• [To do]:
Leave every image behind and restate the data word for word.

• [The data]:
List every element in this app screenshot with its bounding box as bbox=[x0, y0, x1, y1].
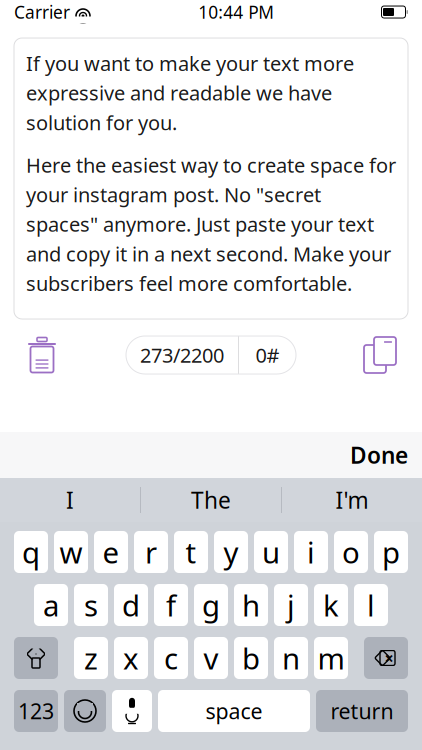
button[interactable]: Shift bbox=[14, 637, 58, 679]
staticText: 0# bbox=[256, 342, 280, 368]
staticText: The bbox=[191, 485, 231, 515]
button[interactable]: I bbox=[0, 478, 140, 522]
staticText: o bbox=[342, 532, 360, 572]
staticText: n bbox=[282, 638, 300, 678]
button[interactable]: r bbox=[134, 531, 168, 573]
button[interactable]: a bbox=[34, 584, 68, 626]
staticText: s bbox=[84, 586, 98, 624]
staticText: q bbox=[22, 532, 40, 572]
staticText: 273/2200 bbox=[140, 342, 224, 368]
button[interactable]: Done bbox=[336, 438, 422, 472]
button[interactable]: n bbox=[274, 637, 308, 679]
button[interactable]: p bbox=[374, 531, 408, 573]
button[interactable]: x bbox=[114, 637, 148, 679]
staticText: u bbox=[262, 532, 280, 572]
staticText: Done bbox=[350, 440, 408, 470]
button[interactable]: h bbox=[234, 584, 268, 626]
button[interactable]: k bbox=[314, 584, 348, 626]
button[interactable]: c bbox=[154, 637, 188, 679]
button[interactable]: t bbox=[174, 531, 208, 573]
button[interactable]: w bbox=[54, 531, 88, 573]
button[interactable]: 123 bbox=[14, 690, 58, 732]
staticText: d bbox=[122, 586, 140, 624]
button[interactable]: l bbox=[354, 584, 388, 626]
staticText: t bbox=[186, 532, 196, 572]
button[interactable]: space bbox=[158, 690, 310, 732]
button[interactable]: m bbox=[314, 637, 348, 679]
staticText: k bbox=[323, 586, 339, 624]
staticText: If you want to make your text more expre… bbox=[26, 50, 354, 136]
staticText: a bbox=[43, 586, 59, 624]
button[interactable]: o bbox=[334, 531, 368, 573]
staticText: j bbox=[287, 586, 295, 624]
staticText: e bbox=[102, 532, 120, 572]
button[interactable]: u bbox=[254, 531, 288, 573]
staticText: v bbox=[204, 638, 218, 678]
staticText: return bbox=[330, 697, 394, 725]
button[interactable]: i bbox=[294, 531, 328, 573]
button[interactable]: e bbox=[94, 531, 128, 573]
staticText: x bbox=[123, 638, 139, 678]
button[interactable]: Copy text bbox=[352, 329, 408, 381]
button[interactable]: d bbox=[114, 584, 148, 626]
staticText: c bbox=[164, 638, 178, 678]
button[interactable]: j bbox=[274, 584, 308, 626]
button[interactable]: v bbox=[194, 637, 228, 679]
button[interactable]: return bbox=[316, 690, 408, 732]
staticText: Here the easiest way to create space for… bbox=[26, 152, 396, 296]
staticText: I'm bbox=[336, 485, 368, 515]
staticText: z bbox=[84, 638, 98, 678]
button[interactable]: Delete bbox=[364, 637, 408, 679]
button[interactable]: f bbox=[154, 584, 188, 626]
button[interactable]: g bbox=[194, 584, 228, 626]
staticText: i bbox=[307, 532, 315, 572]
button[interactable]: b bbox=[234, 637, 268, 679]
button[interactable]: s bbox=[74, 584, 108, 626]
staticText: w bbox=[60, 532, 82, 572]
button[interactable]: Emoji bbox=[64, 690, 106, 732]
staticText: r bbox=[145, 532, 157, 572]
staticText: b bbox=[242, 638, 260, 678]
button[interactable]: Clear text bbox=[14, 329, 70, 381]
staticText: m bbox=[318, 638, 344, 678]
staticText: y bbox=[224, 532, 238, 572]
staticText: f bbox=[166, 586, 176, 624]
button[interactable]: I'm bbox=[282, 478, 422, 522]
button[interactable]: The bbox=[141, 478, 281, 522]
staticText: g bbox=[202, 586, 220, 624]
staticText: 123 bbox=[18, 697, 54, 725]
staticText: space bbox=[206, 697, 262, 725]
staticText: h bbox=[242, 586, 260, 624]
staticText: × bbox=[384, 647, 394, 669]
staticText: l bbox=[367, 586, 375, 624]
staticText: Carrier bbox=[14, 0, 70, 24]
button[interactable]: 273/2200 bbox=[126, 336, 296, 374]
button[interactable]: y bbox=[214, 531, 248, 573]
button[interactable]: q bbox=[14, 531, 48, 573]
staticText: p bbox=[382, 532, 400, 572]
staticText: 10:44 PM bbox=[198, 0, 274, 24]
button[interactable]: z bbox=[74, 637, 108, 679]
staticText: I bbox=[66, 485, 74, 515]
button[interactable]: Dictation bbox=[112, 690, 152, 732]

• [Solution to the exercise]:
List every element in this app screenshot with its bounding box as bbox=[x0, y0, x1, y1].
button[interactable]: Shift bbox=[14, 637, 58, 679]
staticText: 0# bbox=[256, 342, 280, 368]
staticText: The bbox=[191, 485, 231, 515]
button[interactable]: I bbox=[0, 478, 140, 522]
staticText: o bbox=[342, 532, 360, 572]
staticText: n bbox=[282, 638, 300, 678]
button[interactable]: r bbox=[134, 531, 168, 573]
button[interactable]: a bbox=[34, 584, 68, 626]
staticText: s bbox=[84, 586, 98, 624]
staticText: q bbox=[22, 532, 40, 572]
staticText: 273/2200 bbox=[140, 342, 224, 368]
button[interactable]: Done bbox=[336, 438, 422, 472]
button[interactable]: n bbox=[274, 637, 308, 679]
button[interactable]: p bbox=[374, 531, 408, 573]
button[interactable]: x bbox=[114, 637, 148, 679]
staticText: u bbox=[262, 532, 280, 572]
staticText: Done bbox=[350, 440, 408, 470]
button[interactable]: h bbox=[234, 584, 268, 626]
button[interactable]: k bbox=[314, 584, 348, 626]
button[interactable]: c bbox=[154, 637, 188, 679]
button[interactable]: t bbox=[174, 531, 208, 573]
button[interactable]: w bbox=[54, 531, 88, 573]
button[interactable]: 123 bbox=[14, 690, 58, 732]
staticText: d bbox=[122, 586, 140, 624]
button[interactable]: l bbox=[354, 584, 388, 626]
staticText: t bbox=[186, 532, 196, 572]
button[interactable]: space bbox=[158, 690, 310, 732]
button[interactable]: m bbox=[314, 637, 348, 679]
staticText: k bbox=[323, 586, 339, 624]
staticText: If you want to make your text more expre… bbox=[26, 50, 354, 136]
staticText: a bbox=[43, 586, 59, 624]
button[interactable]: o bbox=[334, 531, 368, 573]
staticText: j bbox=[287, 586, 295, 624]
staticText: e bbox=[102, 532, 120, 572]
button[interactable]: u bbox=[254, 531, 288, 573]
staticText: v bbox=[204, 638, 218, 678]
staticText: return bbox=[330, 697, 394, 725]
button[interactable]: i bbox=[294, 531, 328, 573]
button[interactable]: e bbox=[94, 531, 128, 573]
staticText: x bbox=[123, 638, 139, 678]
button[interactable]: Copy text bbox=[352, 329, 408, 381]
button[interactable]: d bbox=[114, 584, 148, 626]
staticText: c bbox=[164, 638, 178, 678]
button[interactable]: j bbox=[274, 584, 308, 626]
button[interactable]: v bbox=[194, 637, 228, 679]
button[interactable]: return bbox=[316, 690, 408, 732]
staticText: Here the easiest way to create space for… bbox=[26, 152, 396, 296]
staticText: I'm bbox=[336, 485, 368, 515]
staticText: z bbox=[84, 638, 98, 678]
button[interactable]: Delete bbox=[364, 637, 408, 679]
button[interactable]: f bbox=[154, 584, 188, 626]
button[interactable]: g bbox=[194, 584, 228, 626]
staticText: i bbox=[307, 532, 315, 572]
button[interactable]: b bbox=[234, 637, 268, 679]
button[interactable]: s bbox=[74, 584, 108, 626]
staticText: w bbox=[60, 532, 82, 572]
button[interactable]: Emoji bbox=[64, 690, 106, 732]
staticText: r bbox=[145, 532, 157, 572]
staticText: b bbox=[242, 638, 260, 678]
button[interactable]: Clear text bbox=[14, 329, 70, 381]
staticText: m bbox=[318, 638, 344, 678]
staticText: y bbox=[224, 532, 238, 572]
staticText: f bbox=[166, 586, 176, 624]
button[interactable]: I'm bbox=[282, 478, 422, 522]
button[interactable]: The bbox=[141, 478, 281, 522]
staticText: g bbox=[202, 586, 220, 624]
staticText: 123 bbox=[18, 697, 54, 725]
staticText: space bbox=[206, 697, 262, 725]
staticText: h bbox=[242, 586, 260, 624]
staticText: × bbox=[384, 647, 394, 669]
staticText: l bbox=[367, 586, 375, 624]
staticText: Carrier bbox=[14, 0, 70, 24]
button[interactable]: 273/2200 bbox=[126, 336, 296, 374]
button[interactable]: y bbox=[214, 531, 248, 573]
button[interactable]: q bbox=[14, 531, 48, 573]
staticText: p bbox=[382, 532, 400, 572]
staticText: 10:44 PM bbox=[198, 0, 274, 24]
button[interactable]: z bbox=[74, 637, 108, 679]
staticText: I bbox=[66, 485, 74, 515]
button[interactable]: Dictation bbox=[112, 690, 152, 732]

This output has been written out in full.